Iris sieht mit schmalen Augen von ihrem Schreibtisch auf. »Nach Tokio?«
»Nein. Such dir ein Ziel aus. Egal welches. So lange es fließendes Wasser und WLAN gibt.«
Iris sieht sich im Büro um, bevor sie unter den Schreibtisch schaut.

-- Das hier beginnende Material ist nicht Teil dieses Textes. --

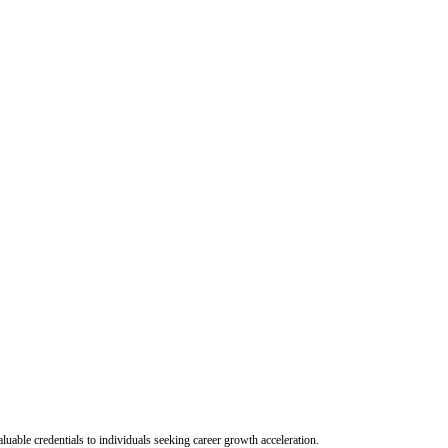
uable credentials to individuals seeking career growth acceleration.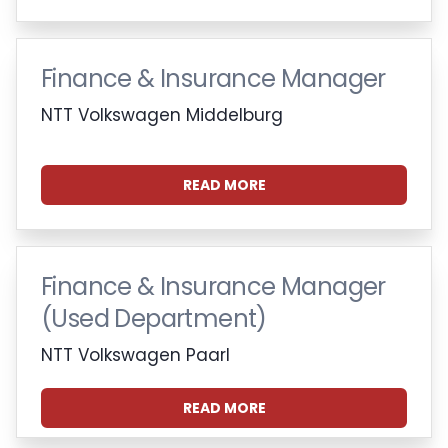
Finance & Insurance Manager
NTT Volkswagen Middelburg
READ MORE
Finance & Insurance Manager
(Used Department)
NTT Volkswagen Paarl
READ MORE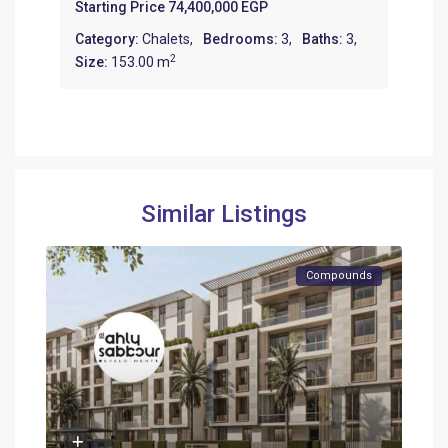
Starting Price
74,400,000 EGP
Category:
Chalets
,
Bedrooms:
3,
Baths:
3,
2
Size:
153.00 m
Similar Listings
Compounds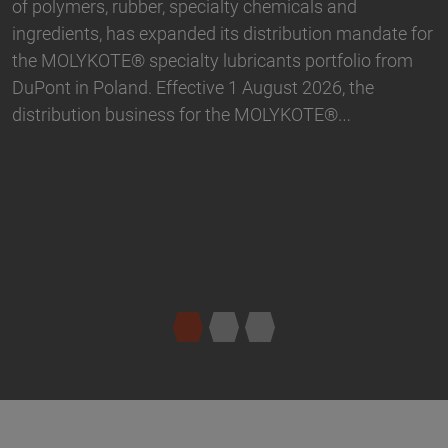
partnership. With immediate effect, Biesterfeld has
 for
taken over the distribution the Active Naturals
m
portfolio in Germany. The product range…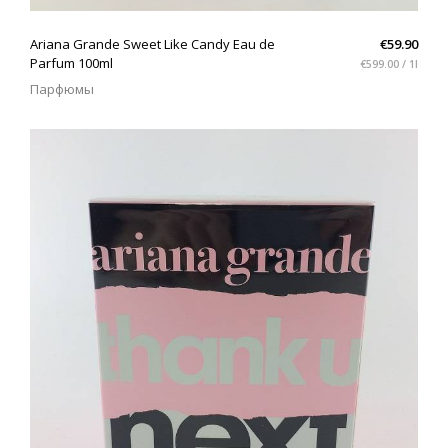
QUICK VIEW
Ariana Grande Sweet Like Candy Eau de
€59.90
Parfum 100ml
€599.00 / 1l
Парфюмы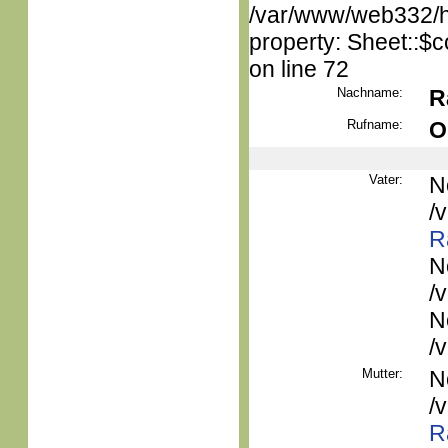
/var/www/web332/htm
property: Sheet::$c
on line 72
Nachname:
R
Rufname:
O
Vater:
N
/
R
N
/
N
/
Mutter:
N
/
R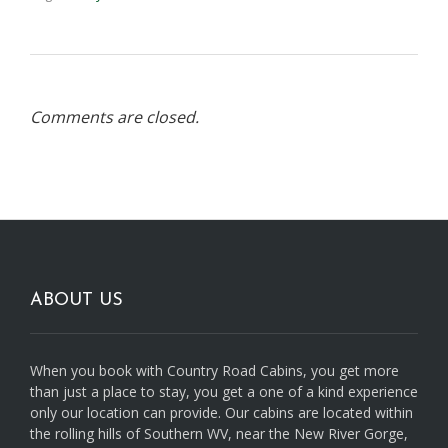
Comments are closed.
ABOUT US
When you book with Country Road Cabins, you get more
than just a place to stay, you get a one of a kind experience
only our location can provide. Our cabins are located within
the rolling hills of Southern WV, near the New River Gorge,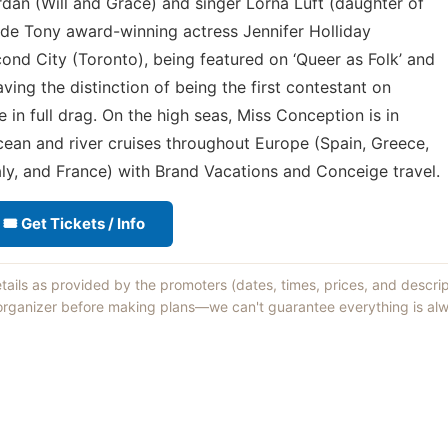
an (Will and Grace) and singer Lorna Luft (daughter of
de Tony award-winning actress Jennifer Holliday
cond City (Toronto), being featured on ‘Queer as Folk’ and
ving the distinction of being the first contestant on
in full drag. On the high seas, Miss Conception is in
ean and river cruises throughout Europe (Spain, Greece,
aly, and France) with Brand Vacations and Conceige travel.
🎟 Get Tickets / Info
etails as provided by the promoters (dates, times, prices, and descri
 organizer before making plans—we can't guarantee everything is alw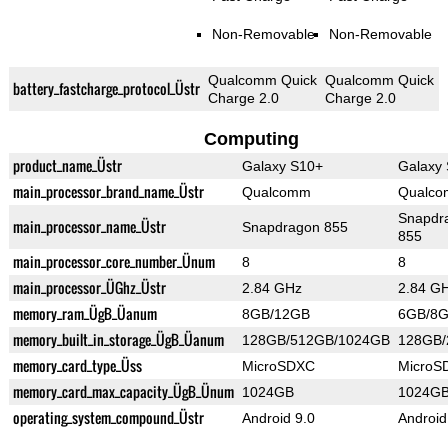
Non-Removable
Non-Removable
Qualcomm Quick
Qualcomm Quick
battery_fastcharge_protocol_Üstr
Charge 2.0
Charge 2.0
Computing
product_name_Üstr
Galaxy S10+
Galaxy
main_processor_brand_name_Üstr
Qualcomm
Qualc
Snapdr
main_processor_name_Üstr
Snapdragon 855
855
main_processor_core_number_Ünum
8
8
main_processor_ÜGhz_Üstr
2.84 GHz
2.84 G
memory_ram_ÜgB_Üanum
8GB/12GB
6GB/8
memory_built_in_storage_ÜgB_Üanum
128GB/512GB/1024GB
128GB
memory_card_type_Üss
MicroSDXC
MicroS
memory_card_max_capacity_ÜgB_Ünum
1024GB
1024G
operating_system_compound_Üstr
Android 9.0
Android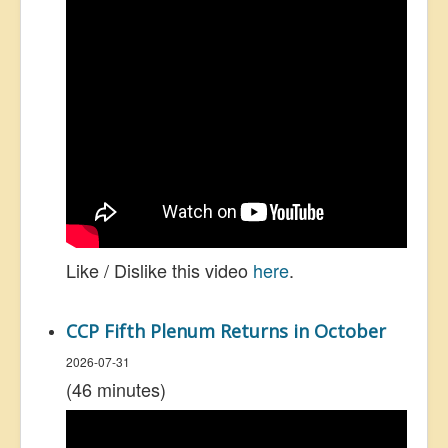
Like / Dislike this video
here
.
CCP Fifth Plenum Returns in October
2026-07-31
(46 minutes)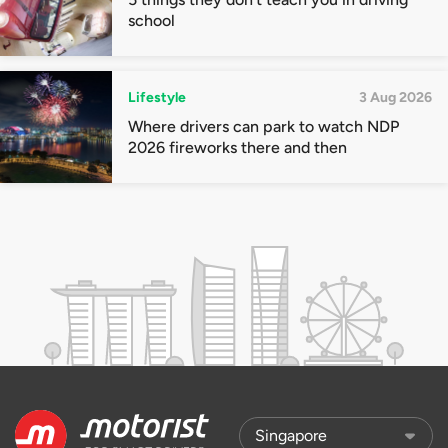
school
Lifestyle
3 Aug 2026
Where drivers can park to watch NDP
2026 fireworks there and then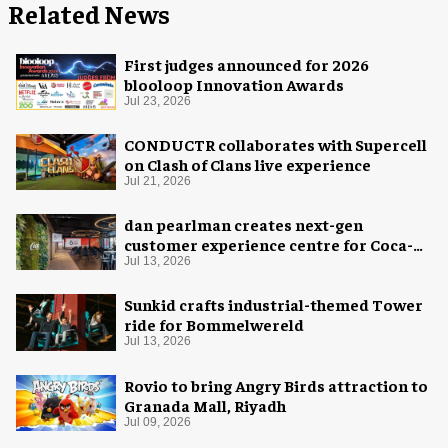
Related News
First judges announced for 2026
blooloop Innovation Awards
Jul 23, 2026
CONDUCTR collaborates with Supercell
on Clash of Clans live experience
Jul 21, 2026
dan pearlman creates next-gen
customer experience centre for Coca-
Cola
Jul 13, 2026
Sunkid crafts industrial-themed Tower
ride for Bommelwereld
Jul 13, 2026
Rovio to bring Angry Birds attraction to
Granada Mall, Riyadh
Jul 09, 2026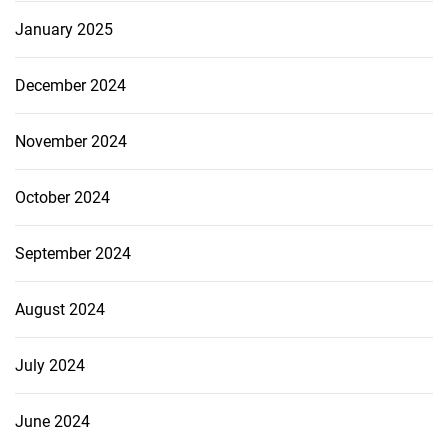
January 2025
December 2024
November 2024
October 2024
September 2024
August 2024
July 2024
June 2024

»Suchst du nach einer versteckten Kamera?«
Das leiseste Lächeln huscht über ihre Lippen. »Oder einem Abhörgerät. Nur um das klarzustellen, ich habe nie und werde niemals Drogen nehmen. Welche Substanzen auch immer du in meinem Büro finden solltest, sie gehören definitiv Cal.«
»Sehr witzig«, antworte ich trocken.
»Lachst du manchmal auch?«, erkundigt sie sich.

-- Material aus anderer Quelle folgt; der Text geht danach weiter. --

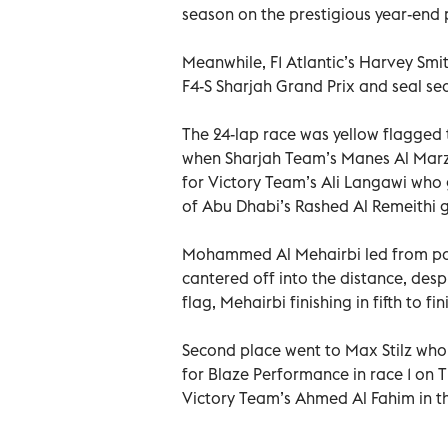
season on the prestigious year-end 
Meanwhile, F1 Atlantic’s Harvey Smit
F4-S Sharjah Grand Prix and seal se
The 24-lap race was yellow flagged 
when Sharjah Team’s Manes Al Marzoo
for Victory Team’s Ali Langawi who g
of Abu Dhabi’s Rashed Al Remeithi g
Mohammed Al Mehairbi led from pol
cantered off into the distance, desp
flag, Mehairbi finishing in fifth to 
Second place went to Max Stilz who
for Blaze Performance in race 1 on T
Victory Team’s Ahmed Al Fahim in th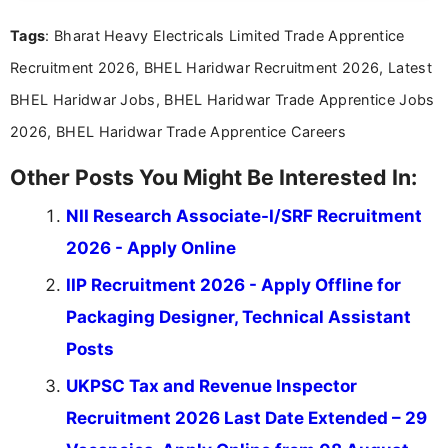
and job seekers take informed action. I hold a
Tags
: Bharat Heavy Electricals Limited Trade Apprentice
Bachelor’s degree in Journalism and Mass
Communication, which strengthens my research-
Recruitment 2026, BHEL Haridwar Recruitment 2026, Latest
driven and reader-focused writing approach.
BHEL Haridwar Jobs, BHEL Haridwar Trade Apprentice Jobs
2026, BHEL Haridwar Trade Apprentice Careers
Other Posts You Might Be Interested In:
NII Research Associate-I/SRF Recruitment
2026 - Apply Online
IIP Recruitment 2026 - Apply Offline for
Packaging Designer, Technical Assistant
Posts
UKPSC Tax and Revenue Inspector
Recruitment 2026 Last Date Extended – 29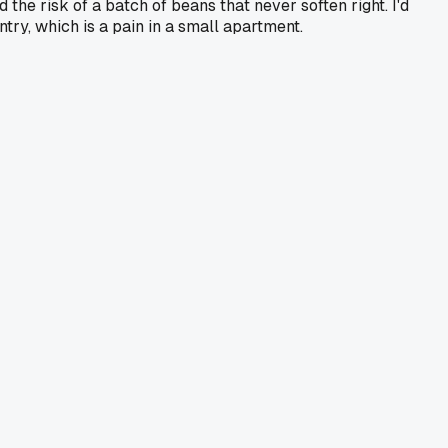
 the risk of a batch of beans that never soften right. I'd
ry, which is a pain in a small apartment.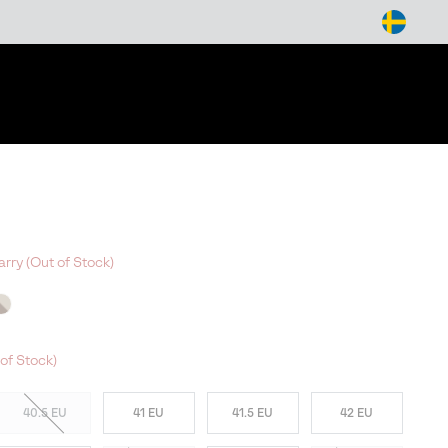
arch
arry (Out of Stock)
W COLORS
of Stock)
40.5 EU
41 EU
41.5 EU
42 EU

»Nur wenn ich jemanden zum Weinen bringe.«
Sie verzieht das Gesicht und presst sich eine Hand auf die Brust. »Cal hat recht. Du bist tatsächlich ein Monster.«
»Ein Monster, das erwartet, dass du bis heute Abend eine Hochzeitsreise gebucht hast.«
»Eine Hochzeitsreise? Wow!«
Für meinen Geschmack wirkt sie viel zu begeistert.

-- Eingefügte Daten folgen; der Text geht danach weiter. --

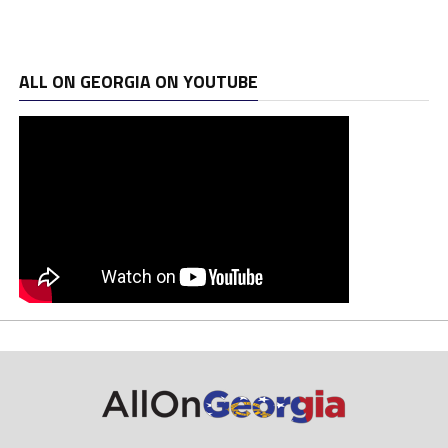
ALL ON GEORGIA ON YOUTUBE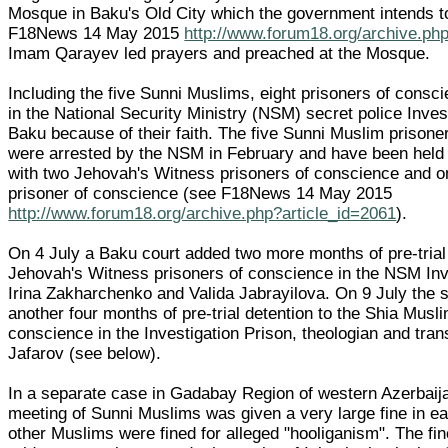
Mosque in Baku's Old City which the government intends to
F18News 14 May 2015
http://www.forum18.org/archive.ph
Imam Qarayev led prayers and preached at the Mosque.
Including the five Sunni Muslims, eight prisoners of consc
in the National Security Ministry (NSM) secret police Inves
Baku because of their faith. The five Sunni Muslim prisone
were arrested by the NSM in February and have been held 
with two Jehovah's Witness prisoners of conscience and 
prisoner of conscience (see F18News 14 May 2015
http://www.forum18.org/archive.php?article_id=2061
).
On 4 July a Baku court added two more months of pre-trial 
Jehovah's Witness prisoners of conscience in the NSM Inv
Irina Zakharchenko and Valida Jabrayilova. On 9 July the
another four months of pre-trial detention to the Shia Musli
conscience in the Investigation Prison, theologian and tra
Jafarov (see below).
In a separate case in Gadabay Region of western Azerbaija
meeting of Sunni Muslims was given a very large fine in e
other Muslims were fined for alleged "hooliganism". The fin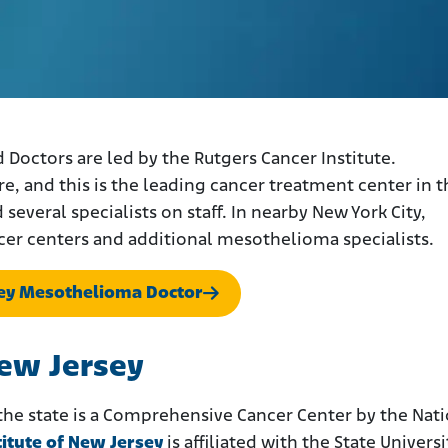
octors are led by the Rutgers Cancer Institute.
, and this is the leading cancer treatment center in t
everal specialists on staff. In nearby New York City,
cer centers and additional mesothelioma specialists.
sey Mesothelioma Doctor
New Jersey
 the state is a Comprehensive Cancer Center by the Nat
titute of New Jersey
is affiliated with the State Universi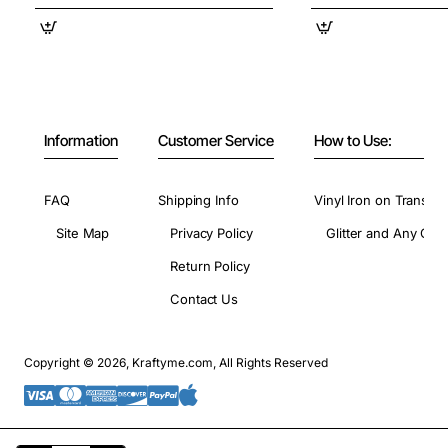
Information
Customer Service
How to Use:
FAQ
Shipping Info
Vinyl Iron on Transfer
Site Map
Privacy Policy
Glitter and Any Colo
Return Policy
Contact Us
Copyright © 2026, Kraftyme.com, All Rights Reserved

»Komm ja nicht auf irgendwelche Ideen. Die Flitterwochen dienen ausschließlich dem Schein.«
»Schein?« Ihr Grinsen verblasst.
»Ich bin überzeugt, dass mein Vater alles in seiner Macht Stehende tun wird, um unsere Ehe infrage zu stellen. Wir müssen seine Versuche ins Leere laufen lassen.«
Sie schürzt die Lippen. »Indem du auf Hochzeitsreise fährst? Wie willst du damit irgendwelche Probleme lösen?«
»Indem ich damit beweise, dass du mir so wichtig bist, dass ich für uns meinen ersten Urlaub seit über zehn Jahren nehme.«
Sie lacht. »Dein Leben muss wirklich traurig sein, wenn du es für eine Liebeserklärung hältst, deine Arbeit den Flitterwochen zu opfern.«
»Ist es denn kein Opfer?« Hat sie mir nicht richtig zugehört? Ich mache keinen Urlaub. Dass sich das mit ihr ändert, sollte sämtliche Zweifler an unserer Beziehung zum Schweigen bringen.
Oder nicht?
»Nein. Ist es nicht.«
Ich verziehe das Gesicht. »Ich denke, das sollte ich selbst beurteilen.«
Sie verdreht die Augen. »Aber sicher. Wir sollten in Bezug auf unsere Beziehung auf jeden Fall so vorgehen, wie du es für richtig hältst, weil du so unglaublich viel Erfahrung auf dem Gebiet hast.« Sie murmelt noch etwas über Männer, die immer glauben, sie wüssten alles, vor sich hin.
Ich schlage mit der Faust auf ihren Schreibtisch. »Buch einen Flieger. Für Freitag.«
»Diesen Freitag?«
»Ist das ein Problem?«
»Nein!«, quietscht sie. »Selbst wenn, würde ich mich weigern, diese einmalige Gelegenheit ungenutzt verstreichen zu lassen. Ich hatte seit Jahren keinen Urlaub mehr.«
»Wenigstens kommt so für dich auch mal was Gutes bei der ganzen Sache raus.«
Nun ist sie es, die mit der flachen Hand auf den Schreibtisch schlägt, wobei sie mit strenger Miene zu mir aufsieht. »Du meinst, es gibt etwas Besseres, als dich zu heiraten? Ich weigere mich, das zu glauben.«
Ich wende mich ab, um das Grinsen zu verbergen, das sich auf meinem Gesicht ausbreitet. Iris ist die einzige Person, die mir ein Lächeln entlocken kann. Nicht, dass ihr das bewusst wäre. Ich tue alles in meiner Macht Stehende, um mir nicht anmerken zu lassen, wie viel Einfluss sie auf meine Launen hat.